Tra gli stereotipi sul Parkinson, uno dei più diffusi riguarda i sintomi: l’idea, cioè, che causi solo problemi fisici, come rallentamento motorio, rigidità muscolare, difficoltà a camminare e tremori. «In realtà – osserva Rizzetti – ci sono anche i cosiddetti “sintomi non motori”, che fino a una ventina d’anni fa erano poco noti: parlo di disturbi del sonno, del tono dell’umore, di problemi di deglutizione, stipsi. Tutti sintomi che hanno un’importanza pari o a volte addirittura più rilevante dei classici sintomi motori». Il punto chiave rimane «la famiglia, perché tutte le malattie croniche tendono a diventare non solo la malattia del malato ma la malattia della famiglia. Queste malattie – dice – possono anche causare fratture all’interno della famiglia, soprattutto se il familiare-caregiver non conosce la malattia e non sa come gestire la persona che ne è affetta. Qui si apre il grosso tema del supporto al familiare: a Bergamo c’è il progetto “Caregiver Bergamo”, che serve proprio per la presa in carico dei familiari di questi pazienti».
Le terapie
Le terapie oggi a disposizione per combattere il morbo di Parkinson sono esclusivamente sintomatiche, cioè migliorano alcuni sintomi, non sono però in grado di guarire dalla malattia. «Non c’è nemmeno un farmaco neuroprotettivo che possa rallentare il suo avanzamento – puntualizza la dottoressa –. Ad oggi, abbiamo a disposizione alcune terapie avanzate, tra cui la stimolazione cerebrale profonda, un intervento neurochirurgico che prevede l’inserimento di elettrodi nelle aree del cervello causative del Parkinson, soprattutto per i pazienti più giovani». Qualche beneficio il paziente può trarlo anche dalle menzionate musicoterapia e danzaterapia. «In Ferb, da sempre proponiamo trattamenti di danzaterapia, dove si lavora con ritmi musicali per migliorare la fluidità dei movimenti e la coordinazione.

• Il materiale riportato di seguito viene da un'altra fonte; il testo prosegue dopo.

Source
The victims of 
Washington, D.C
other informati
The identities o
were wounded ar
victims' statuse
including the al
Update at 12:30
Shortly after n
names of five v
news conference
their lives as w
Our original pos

Con musicoterapia si intendono invece esercizi di riscaldamento vocale, respirazione e vocalizzi, che aiutano a parlare meglio. A Trescore avevamo anche attività di Yoga, che riprenderemo». La riabilitazione è parte integrante del trattamento, anche se non sempre è necessaria. Lo diventa quando si verificano alterazioni specifiche, come disturbi del cammino, della postura o a livello di parola. E, sempre in tema riabilitazione, importante è l’ausilio di attrezzature all’avanguardia. «Ci siamo dotati di un’apparecchiatura per la “Gait analysis”, ovvero per valutare in modo puntuale le caratteristiche della deambulazione del paziente e verificare modifiche legate al trattamento riabilitativo. Un altro strumento è la D-wall di Tecnobody: una sorta di specchio digitale che permette al paziente di vedersi mentre esegue gli esercizi e di interagire con gli elementi sullo schermo».